- TASK OBJECTIVE
Restate every line of the data word for word, except for the images.

━━━

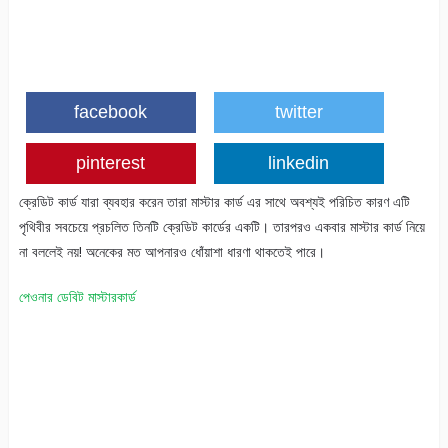
facebook
twitter
pinterest
linkedin
ক্রেডিট কার্ড যারা ব্যবহার করেন তারা মাস্টার কার্ড এর সাথে অবশ্যই পরিচিত কারণ এটি
পৃথিবীর সবচেয়ে প্রচলিত তিনটি ক্রেডিট কার্ডের একটি। তারপরও একবার মাস্টার কার্ড নিয়ে
না বললেই নয়! অনেকের মত আপনারও ধোঁয়াশা ধারণা থাকতেই পারে।
পেওনার ডেবিট মাস্টারকার্ড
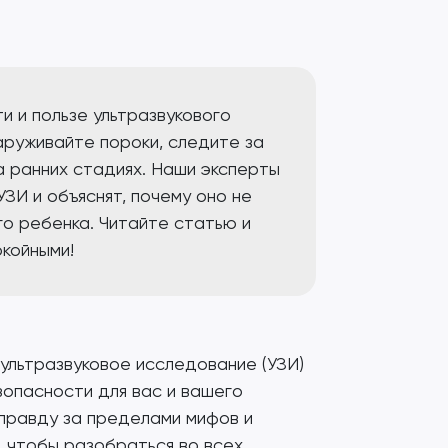
и и пользе ультразвукового
руживайте пороки, следите за
а ранних стадиях. Наши эксперты
УЗИ и объяснят, почему оно не
го ребенка. Читайте статью и
койными!
 ультразвуковое исследование (УЗИ)
зопасности для вас и вашего
 правду за пределами мифов и
, чтобы разобраться во всех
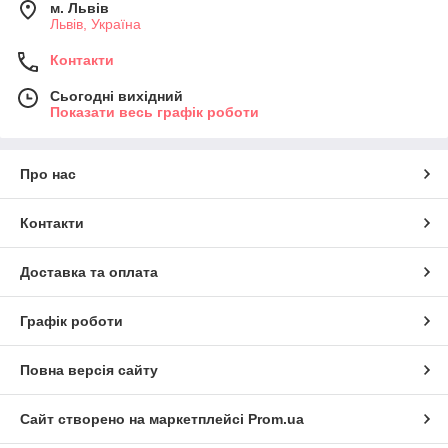
м. Львів
Львів, Україна
Контакти
Сьогодні вихідний
Показати весь графік роботи
Про нас
Контакти
Доставка та оплата
Графік роботи
Повна версія сайту
Сайт створено на маркетплейсі
Prom.ua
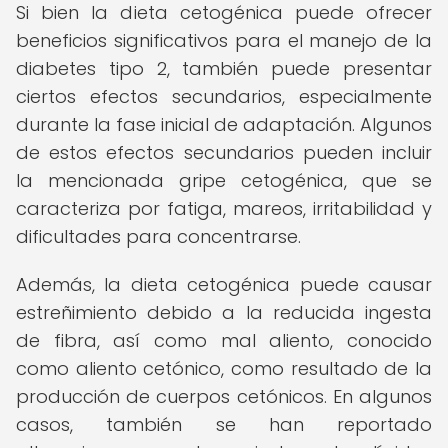
Si bien la dieta cetogénica puede ofrecer
beneficios significativos para el manejo de la
diabetes tipo 2, también puede presentar
ciertos efectos secundarios, especialmente
durante la fase inicial de adaptación. Algunos
de estos efectos secundarios pueden incluir
la mencionada gripe cetogénica, que se
caracteriza por fatiga, mareos, irritabilidad y
dificultades para concentrarse.
Además, la dieta cetogénica puede causar
estreñimiento debido a la reducida ingesta
de fibra, así como mal aliento, conocido
como aliento cetónico, como resultado de la
producción de cuerpos cetónicos. En algunos
casos, también se han reportado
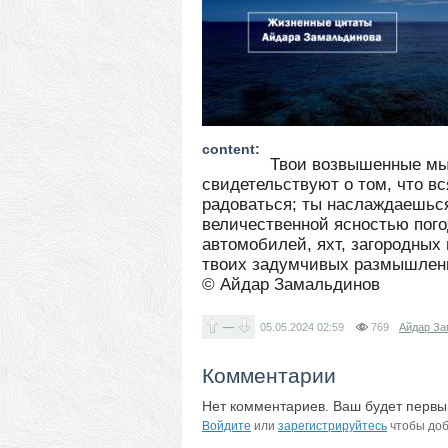
content:
Твои возвышенные мыс
свидетельствуют о том, что в
радоваться; ты наслаждаешьс
величественной ясностью пого
автомобилей, яхт, загородных
твоих задумчивых размышлен
© Айдар Замальдинов
—
05.05.2024
02:59
769
Айдар За
Комментарии
Нет комментариев. Ваш будет первы
Войдите
или
зарегистрируйтесь
чтобы доб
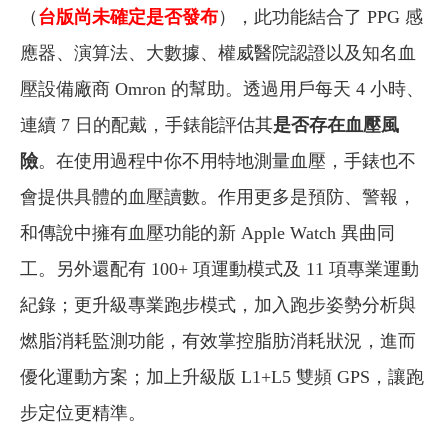
（
台版尚未確定是否發布
），此功能結合了 PPG 感
應器、演算法、大數據、權威醫院認證以及知名血
壓設備廠商 Omron 的幫助。透過用戶每天 4 小時、
連續 7 日的配戴，手錶能評估其
是否存在血壓風
險
。在使用過程中你不用特地測量血壓，手錶也不
會提供具體的血壓讀數。作用更多是預防、警報，
和傳說中擁有血壓功能的新 Apple Watch 異曲同
工。另外還配有 100+ 項運動模式及 11 項專業運動
紀錄；更升級專業跑步模式，加入跑步姿勢分析與
燃脂消耗監測功能，有效掌控脂肪消耗狀況，進而
優化運動方案；加上升級版 L1+L5 雙頻 GPS，讓跑
步定位更精準。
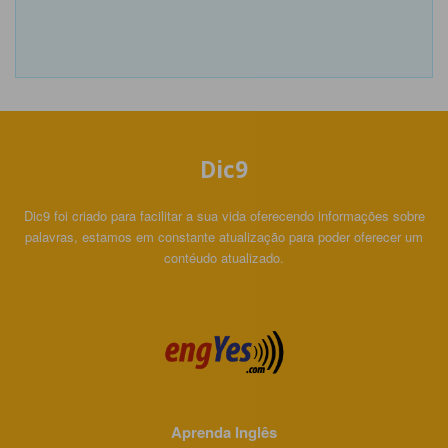
Dic9
Dic9 foi criado para facilitar a sua vida oferecendo informações sobre
palavras, estamos em constante atualização para poder oferecer um
contéudo atualizado.
Aprenda Inglês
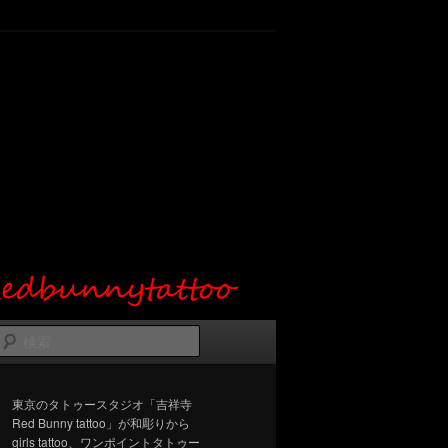
検
索
東京のタトゥースタジオ「吉祥寺
Red Bunny tattoo」が和彫りから
girls tattoo、ワンポイントタトゥー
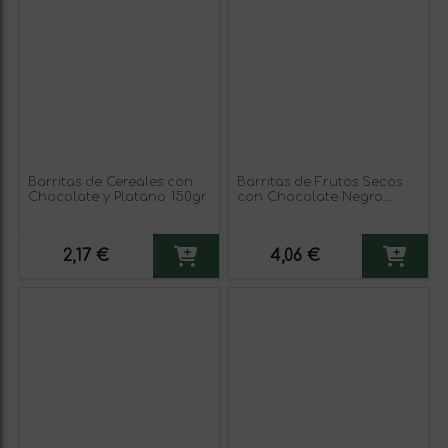
Barritas de Cereales con
Barritas de Frutos Secos
Chocolate y Platano 150gr
con Chocolate Negro
Eliges P4
2,17 €
4,06 €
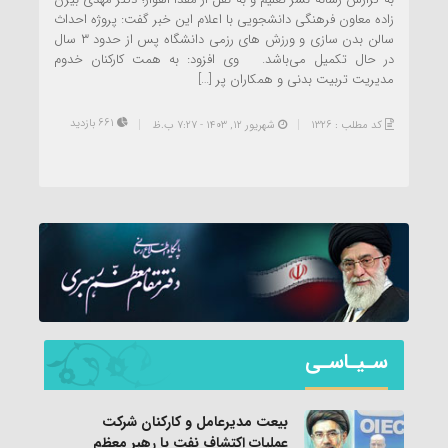
زاده معاون فرهنگی دانشجویی با اعلام این خبر گفت: پروژه احداث
سالن بدن سازی و ورزش های رزمی دانشگاه پس از حدود ۳ سال
در حال تکمیل می‌باشد. وی افزود: به همت کارکنان خدوم
مدیریت تربیت بدنی و همکاران پر […]
661 بازدید
کد مطلب : 1326
شهریور ۱۲, ۱۴۰۳ - 7:27 ب.ظ
سـیـاسـی
بیعت مدیرعامل و کارکنان شرکت
عملیات اکتشاف نفت با رهبر معظم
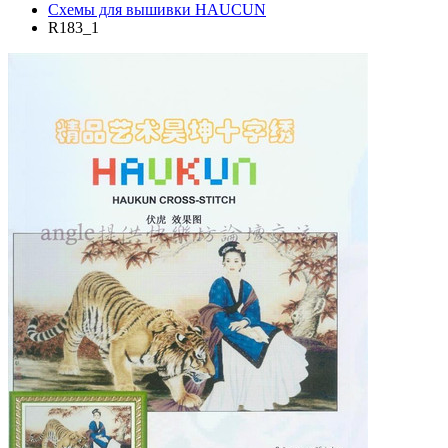
Схемы для вышивки HAUCUN
R183_1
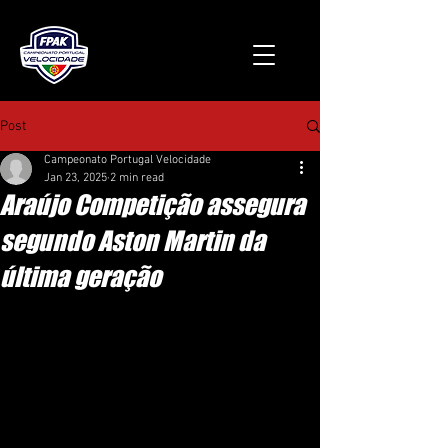
Post
Campeonato Portugal Velocidade
Jan 23, 2025
2 min read
Araújo Competição assegura
segundo Aston Martin da
última geração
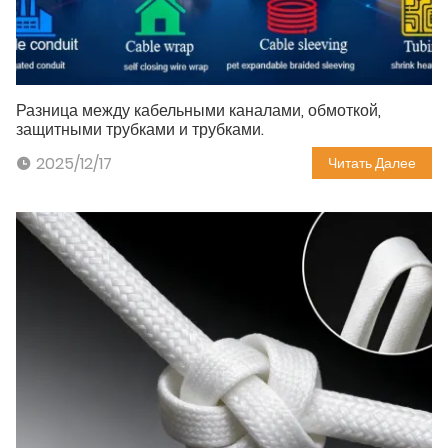
Разница между кабельными каналами, обмоткой,
защитными трубками и трубками.
2025/12/17
Читать Далее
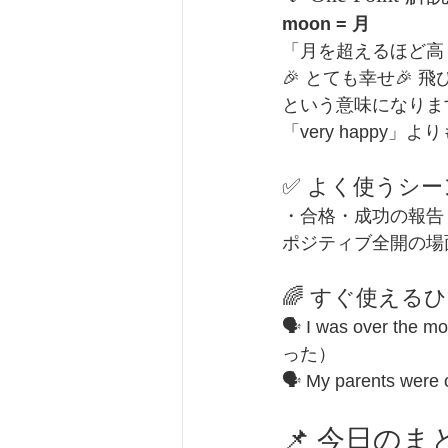
moon = 月
「月を超えるほど高
🎉 とても幸せ🎉 
という意味になりま
「very happy」よ
✅ よく使うシー
・合格・成功の報告
ポジティブ全開の場
🌈 すぐ使える
🗣 I was over t
った）
🗣 My parents w
📌 今日のま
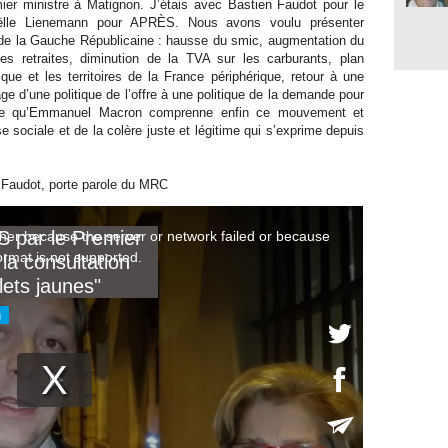
er ministre à Matignon. J’étais avec Bastien Faudot pour le
lle Lienemann pour APRÈS. Nous avons voulu présenter
 de la Gauche Républicaine : hausse du smic, augmentation du
es retraites, diminution de la TVA sur les carburan
ts, plan
ique et les territoires de la France périphérique, retour à une
ge d’une politique de l’offre à une politique de la demande pour
haite qu’Emmanuel Macron comprenne enfin ce mouvement et
e sociale et de la colère juste et légitime qui s’exprime depuis
 Faudot, porte parole du MRC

━━━

- ANSWER SECTION
facebook
twitter
pinterest
linkedin
ক্রেডিট কার্ড যারা ব্যবহার করেন তারা মাস্টার কার্ড এর সাথে অবশ্যই পরিচিত কারণ এটি
পৃথিবীর সবচেয়ে প্রচলিত তিনটি ক্রেডিট কার্ডের একটি। তারপরও একবার মাস্টার কার্ড নিয়ে
না বললেই নয়! অনেকের মত আপনারও ধোঁয়াশা ধারণা থাকতেই পারে।
পেওনার ডেবিট মাস্টারকার্ড
и и пользе ультразвукового
руживайте пороки, следите за
а ранних стадиях. Наши эксперты
УЗИ и объяснят, почему оно не
го ребенка. Читайте статью и
койными!
 ультразвуковое исследование (УЗИ)
зопасности для вас и вашего
 правду за пределами мифов и
, чтобы разобраться во всех
м. Львів
Львів, Україна
Контакти
Сьогодні вихідний
Показати весь графік роботи
Про нас
Контакти
Доставка та оплата
Графік роботи
Повна версія сайту
Сайт створено на маркетплейсі
Prom.ua
Si bien la dieta cetogénica puede ofrecer
beneficios significativos para el manejo de la
diabetes tipo 2, también puede presentar
ciertos efectos secundarios, especialmente
durante la fase inicial de adaptación. Algunos
de estos efectos secundarios pueden incluir
la mencionada gripe cetogénica, que se
caracteriza por fatiga, mareos, irritabilidad y
dificultades para concentrarse.
Además, la dieta cetogénica puede causar
estreñimiento debido a la reducida ingesta
de fibra, así como mal aliento, conocido
como aliento cetónico, como resultado de la
producción de cuerpos cetónicos. En algunos
casos, también se han reportado
content:
Твои возвышенные мыс
свидетельствуют о том, что в
радоваться; ты наслаждаешьс
величественной ясностью пого
автомобилей, яхт, загородных
твоих задумчивых размышлен
© Айдар Замальдинов
—
05.05.2024
02:59
769
Айдар За
Комментарии
Нет комментариев. Ваш будет первы
Войдите
или
зарегистрируйтесь
чтобы доб
（
台版尚未確定是否發布
），此功能結合了 PPG 感
應器、演算法、大數據、權威醫院認證以及知名血
壓設備廠商 Omron 的幫助。透過用戶每天 4 小時、
連續 7 日的配戴，手錶能評估其
是否存在血壓風
險
。在使用過程中你不用特地測量血壓，手錶也不
會提供具體的血壓讀數。作用更多是預防、警報，
和傳說中擁有血壓功能的新 Apple Watch 異曲同
工。另外還配有 100+ 項運動模式及 11 項專業運動
紀錄；更升級專業跑步模式，加入跑步姿勢分析與
燃脂消耗監測功能，有效掌控脂肪消耗狀況，進而
優化運動方案；加上升級版 L1+L5 雙頻 GPS，讓跑
步定位更精準。
Dic9
Dic9 foi criado para facilitar a sua vida oferecendo informações sobre
palavras, estamos em constante atualização para poder oferecer um
contéudo atualizado.
Aprenda Inglês
検
索
東京のタトゥースタジオ「吉祥寺
Red Bunny tattoo」が和彫りから
girls tattoo、ワンポイントタトゥー
Barritas de Cereales con
Barritas de Frutos Secos
Chocolate y Platano 150gr
con Chocolate Negro
Eliges P4
2,17 €
4,06 €
زاده معاون فرهنگی دانشجویی با اعلام این خبر گفت: پروژه احداث
سالن بدن سازی و ورزش های رزمی دانشگاه پس از حدود ۳ سال
در حال تکمیل می‌باشد. وی افزود: به همت کارکنان خدوم
مدیریت تربیت بدنی و همکاران پر […]
661 بازدید
کد مطلب : 1326
شهریور ۱۲, ۱۴۰۳ - 7:27 ب.ظ
سـیـاسـی
بیعت مدیرعامل و کارکنان شرکت
عملیات اکتشاف نفت با رهبر معظم
Схемы для вышивки HAUCUN
R183_1
Post
Campeonato Portugal Velocidade
Jan 23, 2025
2 min read
Araújo Competição assegura
segundo Aston Martin da
última geração
Разница между кабельными каналами, обмоткой,
защитными трубками и трубками.
2025/12/17
Читать Далее
moon = 月
「月を超えるほど高
🎉 とても幸せ🎉 
という意味になりま
「very happy」よ
✅ よく使うシー
・合格・成功の報告
ポジティブ全開の場
🌈 すぐ使える
🗣 I was over t
った）
🗣 My parents w
📌 今日のま
er ministre à Matignon. J’étais avec Bastien Faudot pour le
lle Lienemann pour APRÈS. Nous avons voulu présenter
 de la Gauche Républicaine : hausse du smic, augmentation du
es retraites, diminution de la TVA sur les carburan
ts, plan
ique et les territoires de la France périphérique, retour à une
ge d’une politique de l’offre à une politique de la demande pour
haite qu’Emmanuel Macron comprenne enfin ce mouvement et
e sociale et de la colère juste et légitime qui s’exprime depuis
 Faudot, porte parole du MRC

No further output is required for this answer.